* EXERCISE INSTRUCTIONS
Leave out the pictures and retype, exactly, the lines below from the line with "deodorant veya makyajın" up to and including the line with "hierbij niet alleen", nothing more.

════════════════════

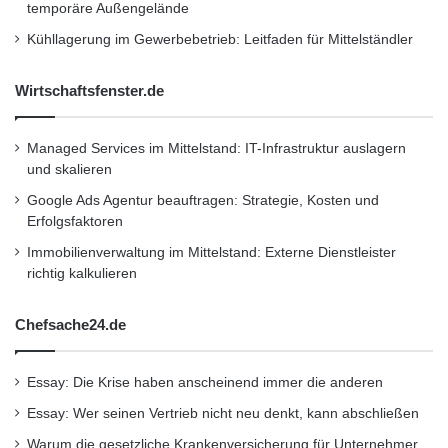
temporäre Außengelände
e
Lebensversicherungen auch im Falle eines
l
Kühllagerung im Gewerbebetrieb: Leitfaden für Mittelständler
Selbstmordes. Dazu hat die Zentralregierung
z
u
Geschäftsbanken verpflichtet, einen Teil des
Wirtschaftsfenster.de
r
"
Kreditportfolios in Mikrokrediten auszureichen
N
Managed Services im Mittelstand: IT-Infrastruktur auslagern
– ohne dass die Banken über die geeignete
e
und skalieren
u
Kredittechnologie verfügen. Nicht zuletzt sind
e
Google Ads Agentur beauftragen: Strategie, Kosten und
viele Kunden Bauern, die auf gepachteten
n
Erfolgsfaktoren
M
Immobilienverwaltung im Mittelstand: Externe Dienstleister
Flächen ihre Saat ausbringen und ihre Pacht
o
richtig kalkulieren
b
bereits vor der Ernte abführen müssen. Wir
i
alle haben die Nachrichten über das schlechte
Chefsache24.de
l
i
Wetter und die damit verbundenen mauen
t
Essay: Die Krise haben anscheinend immer die anderen
ä
Ernten gelesen oder gehört. Jeder kann sich
t
Essay: Wer seinen Vertrieb nicht neu denkt, kann abschließen
ausmalen, was dies für die Bauern und deren
"
Warum die gesetzliche Krankenversicherung für Unternehmer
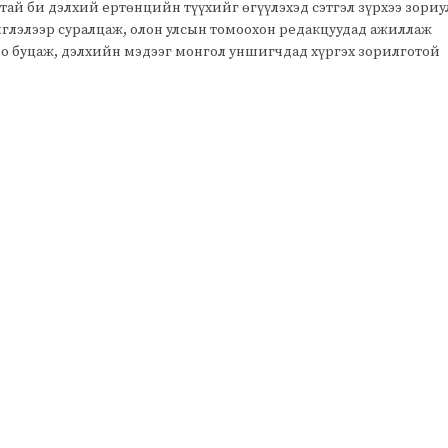
тай би дэлхий ертөнцийн түүхийг өгүүлэхэд сэтгэл зүрхээ зори
чиглэлээр суралцаж, олон улсын томоохон редакцуудад ажиллаж
оо буцаж, дэлхийн мэдээг монгол уншигчдад хүргэх зорилготой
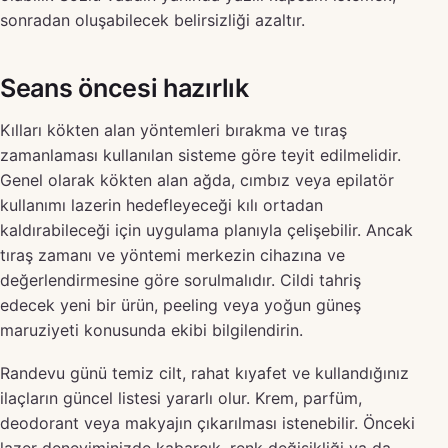
sonradan oluşabilecek belirsizliği azaltır.
Seans öncesi hazırlık
Kılları kökten alan yöntemleri bırakma ve tıraş
zamanlaması kullanılan sisteme göre teyit edilmelidir.
Genel olarak kökten alan ağda, cımbız veya epilatör
kullanımı lazerin hedefleyeceği kılı ortadan
kaldırabileceği için uygulama planıyla çelişebilir. Ancak
tıraş zamanı ve yöntemi merkezin cihazına ve
değerlendirmesine göre sorulmalıdır. Cildi tahriş
edecek yeni bir ürün, peeling veya yoğun güneş
maruziyeti konusunda ekibi bilgilendirin.
Randevu günü temiz cilt, rahat kıyafet ve kullandığınız
ilaçların güncel listesi yararlı olur. Krem, parfüm,
deodorant veya makyajın çıkarılması istenebilir. Önceki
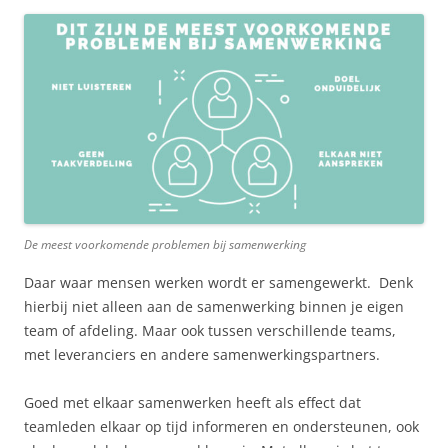
De meest voorkomende problemen bij samenwerking
Daar waar mensen werken wordt er samengewerkt. Denk
hierbij niet alleen aan de samenwerking binnen je eigen
team of afdeling. Maar ook tussen verschillende teams,
met leveranciers en andere samenwerkingspartners.
Goed met elkaar samenwerken heeft als effect dat
teamleden elkaar op tijd informeren en ondersteunen, ook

════════════════════

* TASK SOLUTION
deodorant veya makyajın çıkarılması istenebilir. Önceki
De meest voorkomende problemen bij samenwerking
Daar waar mensen werken wordt er samengewerkt. Denk
hierbij niet alleen aan de samenwerking binnen je eigen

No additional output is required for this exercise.